My hypothesis is that the very large sites tend to negotiate directly with advertisers and thus have fewer large ad networks present on their homepages. For example, cnn.com receives 0.073% of all traffic (nearly 0.1% of the traffic in the top 100,000), yet contains no third party trackers.
So what does it all mean?
And do I care if they know that? Eric Schmidt isn’t looking over my personalized file and laughing at me. Google engineers don’t have access to anything personally identifiable as mine. Employers can’t pay Google to give them the inside scoop on me and any embarrassing diseases I might have contracted. Even governments, at least at times, have had to fight an uphill battle to get Google to hand over information. If all my secrets are laid bare, only to be placed in some database and occasionally analyzed, summarized, and aggregated in a bland statistical report by some artificial intelligence, do I have any reason to be afraid?

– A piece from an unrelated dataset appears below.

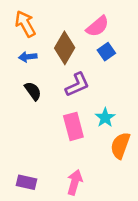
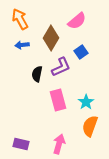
blue square: (106, 52) -> (81, 52), moved
black semicircle: (33, 91) -> (37, 74), moved, turned -133
cyan star: (105, 118) -> (86, 102), moved
orange semicircle: (120, 145) -> (90, 126), moved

The thought still gives me just a little twinge, but I suspect a slightly younger generation–the Facebook generation, just in high school or even younger right now–might not understand my reservations.
On a more pragmatic note, these trackers are implemented entirely client-side. The browser is yours. Using any of the major browsers, you can block these and take back at least a tiny shred of your privacy. I highly recommend it.
Methodology, in depth
In order to calculate ad networks per page view, I downloaded page view data from the Alexa Web Information Service on March 26, 2011. Pages for which Alexa data were unavailable are assumed to have zero page views, which again implies the reported data should be taken as a lower bound.
The process of unifying content networks with multiple domain names was enabled by way of manually authoring canonicalization rules. For example, “doubleclick.net,” “googleadservices.com,” and “google-analytics.com” all canonicalize to “Google.” The possibility that I have missed a given alias should, again, be taken to imply that the reported data are a lower bound.
My data are available for download or querying here for records of third party resources and here for the list of all URLs successfully analyzed. Alternatively, the database, in SQLite3 format, can be downloaded from here. I have not reproduced Alexa’s pageview data due to licensing concerns. If you do anything interesting with the data, please let me know.